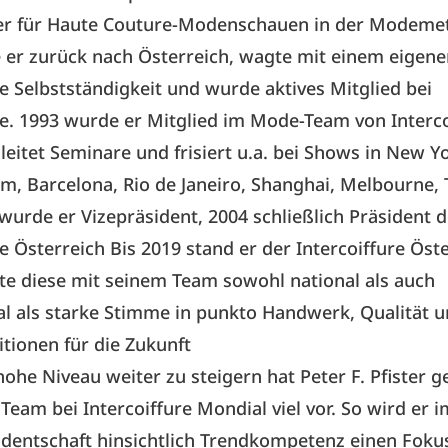
er für Haute Couture-Modenschauen in der Modemet
 er zurück nach Österreich, wagte mit einem eigene
die Selbstständigkeit und wurde aktives Mitglied bei
re. 1993 wurde er Mitglied im Mode-Team von Interco
 leitet Seminare und frisiert u.a. bei Shows in New Y
, Barcelona, Rio de Janeiro, Shanghai, Melbourne, 
 wurde er Vizepräsident, 2004 schließlich Präsident d
re Österreich Bis 2019 stand er der Intercoiffure Öste
rte diese mit seinem Team sowohl national als auch
al als starke Stimme in punkto Handwerk, Qualität u
tionen für die Zukunft
ohe Niveau weiter zu steigern hat Peter F. Pfister
Team bei Intercoiffure Mondial viel vor. So wird er
identschaft hinsichtlich Trendkompetenz einen Fokus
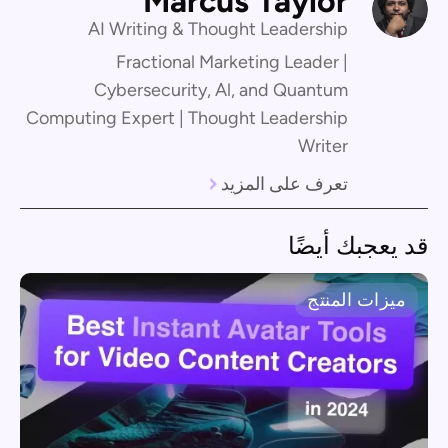
Marcus Taylor
AI Writing & Thought Leadership
Fractional Marketing Leader |
Cybersecurity, Al, and Quantum
Computing Expert | Thought Leadership
Writer
تعرف على المزيد
قد يعجبك أيضًا
ميزات المنتج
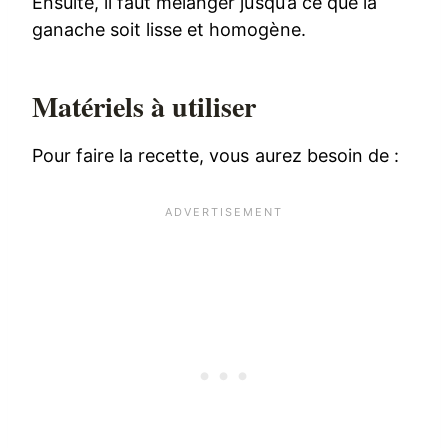
Ensuite, il faut mélanger jusqu’à ce que la
ganache soit lisse et homogène.
Matériels à utiliser
Pour faire la recette, vous aurez besoin de :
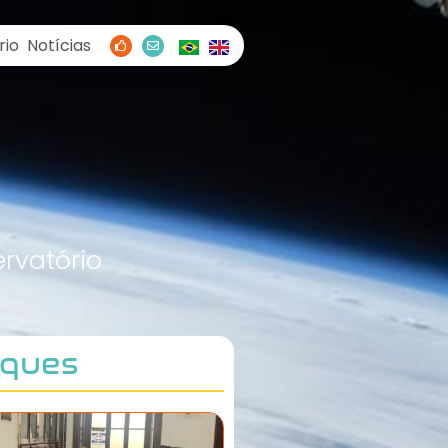
rio
Notícias
rvatório
aques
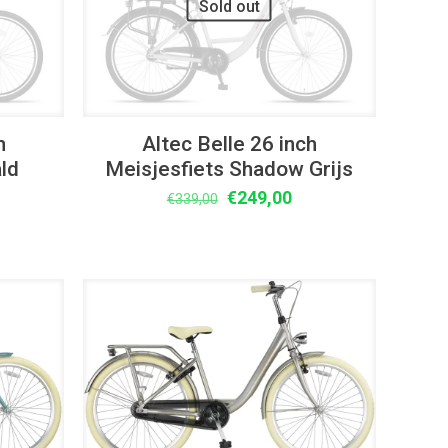
Sold out
h
Altec Belle 26 inch
ld
Meisjesfiets Shadow Grijs
Oorspronkelijke
Huidige
€
249,00
€
339,00
lijke
idige
prijs
prijs
ijs
was:
is:
€339,00.
€249,00.
49,00.
UITVERKOOP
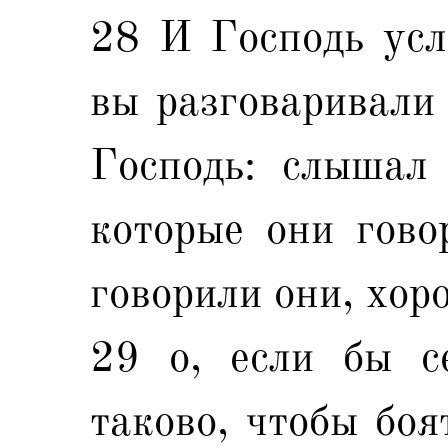
28 И Господь усл
вы разговаривали 
Господь: слышал 
которые они говор
говорили они, хор
29 о, если бы с
таково, чтобы боя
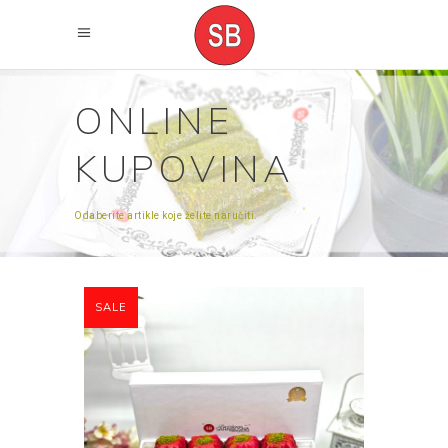
ONLINE
KUPOVINA
Odaberite artikle koje želite naručiti.
SALE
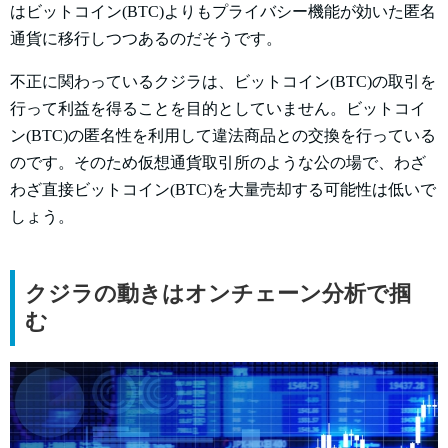
はビットコイン(BTC)よりもプライバシー機能が効いた匿名
通貨に移行しつつあるのだそうです。
不正に関わっているクジラは、ビットコイン(BTC)の取引を
行って利益を得ることを目的としていません。ビットコイ
ン(BTC)の匿名性を利用して違法商品との交換を行っている
のです。そのため仮想通貨取引所のような公の場で、わざ
わざ直接ビットコイン(BTC)を大量売却する可能性は低いで
しょう。
クジラの動きはオンチェーン分析で掴
む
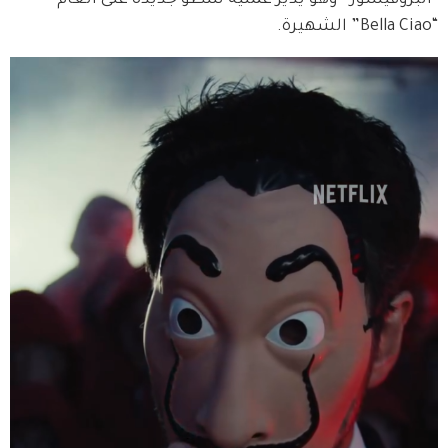
“البروفيسور” وهو يدير عملية سطو جديدة على أنغام 
“Bella Ciao” الشهيرة.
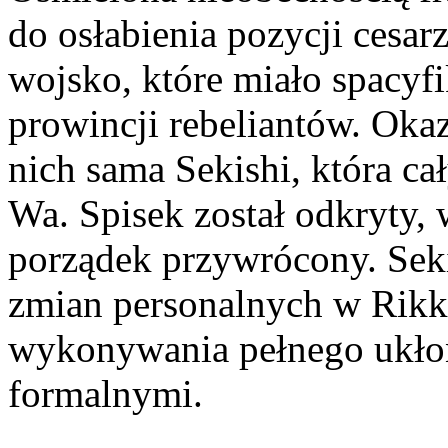
do osłabienia pozycji cesar
wojsko, które miało spacyf
prowincji rebeliantów. Okaz
nich sama Sekishi, która ca
Wa. Spisek został odkryty, 
porządek przywrócony. Sek
zmian personalnych w Rikka
wykonywania pełnego ukłon
formalnymi.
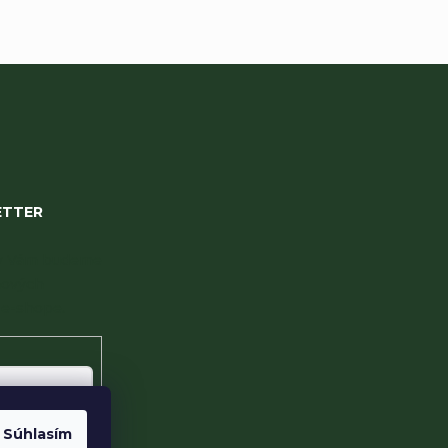
ETTER
 my Vám budeme
nových
e-shope.
Súhlasím
te s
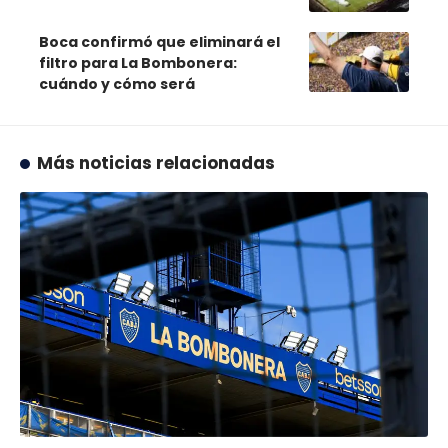
Boca confirmó que eliminará el
filtro para La Bombonera:
cuándo y cómo será
Más noticias relacionadas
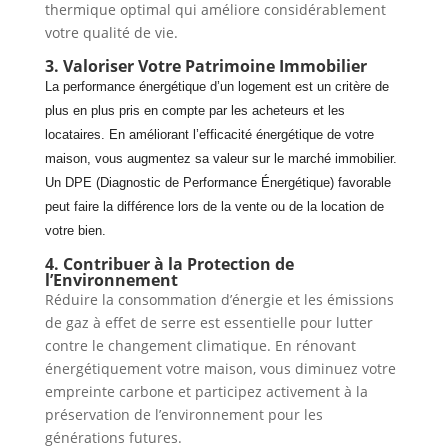
thermique optimal qui améliore considérablement
votre qualité de vie.
3. Valoriser Votre Patrimoine Immobilier
La performance énergétique d’un logement est un critère de
plus en plus pris en compte par les acheteurs et les
locataires. En améliorant l’efficacité énergétique de votre
maison, vous augmentez sa valeur sur le marché immobilier.
Un DPE (Diagnostic de Performance Énergétique) favorable
peut faire la différence lors de la vente ou de la location de
votre bien.
4. Contribuer à la Protection de
l’Environnement
Réduire la consommation d’énergie et les émissions
de gaz à effet de serre est essentielle pour lutter
contre le changement climatique. En rénovant
énergétiquement votre maison, vous diminuez votre
empreinte carbone et participez activement à la
préservation de l’environnement pour les
générations futures.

========================

### Task objective
Take every line from the one containing "plus en plus" to the end of the listing and output it exactly, with nothing else.

### Answer to the exercise
plus en plus pris en compte par les acheteurs et les
locataires. En améliorant l’efficacité énergétique de votre
maison, vous augmentez sa valeur sur le marché immobilier.
Un DPE (Diagnostic de Performance Énergétique) favorable
peut faire la différence lors de la vente ou de la location de
votre bien.
4. Contribuer à la Protection de
l’Environnement
Réduire la consommation d’énergie et les émissions
de gaz à effet de serre est essentielle pour lutter
contre le changement climatique. En rénovant
énergétiquement votre maison, vous diminuez votre
empreinte carbone et participez activement à la
préservation de l’environnement pour les
générations futures.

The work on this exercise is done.